The above yml defines the structure for the raw series table from the staging schema.

Soda

What is Soda?

Soda is a data quality platform that helps monitor, test, and validate data in warehouses, lakes, and pipelines. It uses a simple YAML-based language (SodaCL) to define data quality checks— like testing for null values, schema changes, freshness issues, or anomalies—and runs them automatically on your data sources. Soda integrates with popular data platforms (Snowflake, BigQuery, Postgres, etc.) and can alert when data quality issues are detected, helping catch problems before they impact downstream analytics or ML models.

View more about Soda

Configuring & Running

Soda and its components needed for the project can be installed with uv:

Install Soda Core with PostgreSQL connector since Supabase uses PostgreSQL. Other connectors can be used.
```
   uv add soda-core-postgres
```

Create a configuration.yml and checks.yml files under the card_data/pipelines/soda/ directory.

The configuration.yml holds the information for connecting to the data source. The below is an example from this project that reads the username and password from the local environment so that this file can be safely committed to git and pushed to GitHub.

data_source supabase:
  type: postgres
  connection:
    host: aws-0-us-east-2.pooler.supabase.com
    port: '5432'
    username: ${SUPABASE_USER}
    password: ${SUPABASE_PASSWORD}
    database: postgres
    schema: staging

The checks.yml file is where the data quality checks are defined.

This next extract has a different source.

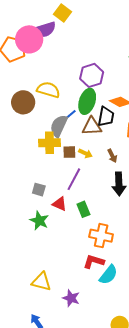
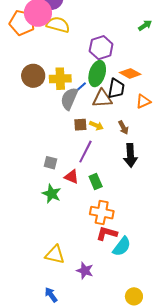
yellow semicircle: (48, 90) -> (58, 25), moved
yellow cross: (50, 143) -> (60, 79), moved
orange cross: (101, 236) -> (102, 213), moved

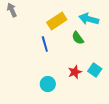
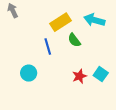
green semicircle: (78, 38) -> (74, 40), moved
cyan circle: (48, 84) -> (29, 73), moved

The below is an example from this project of simple checks being performed on the series table in the staging database.

checks for series:
  # Row count validation
  - row_count = 4

  # Schema validation checks
  - schema:
      fail:
        when required column missing: [id, name, logo]
        when wrong column type:
          id: text
          name: text
          logo: text

  # Completeness checks (no null values)
  - missing_count(id) = 0
  - missing_count(name) = 0
  - missing_count(logo) = 0

  # Data uniqueness checks
  - duplicate_count(id) = 0
  - duplicate_count(name) = 0

  # Data format validation - URL pattern check
  - invalid_count(logo) = 0:
      valid regex: '^https://.*'

Once the files are created, set the environment variables for ${SUPABASE_USER} and ${SUPABASE_PASSWORD}. These can be found from the connection string as shown in 2 // Supabase:
```
export SUPABASE_USER='postgres.<rest-of-username>'
export SUPABASE_PASSWORD='<password>'
```

Run a scan by referencing the correct path to both files:

# replace <supabase> with the correct name from the top line of the configuration.yml file
soda scan -d supabase -c /path/to/configuration.yml /path/to/checks.yml

Review the output. Running these checks on this project results in:

[15:25:38] Soda Core 3.5.5
[15:25:40] Scan summary:
[15:25:40] 8/8 checks PASSED: 
[15:25:40]     series in supabase
[15:25:40]       row_count = 4 [PASSED]
[15:25:40]       Schema Check [PASSED]
[15:25:40]       missing_count(id) = 0 [PASSED]
[15:25:40]       duplicate_count(id) = 0 [PASSED]
[15:25:40]       missing_count(name) = 0 [PASSED]
[15:25:40]       duplicate_count(name) = 0 [PASSED]
[15:25:40]       missing_count(logo) = 0 [PASSED]
[15:25:40]       invalid_count(logo) = 0 [PASSED]
[15:25:40] All is good. No failures. No warnings. No errors.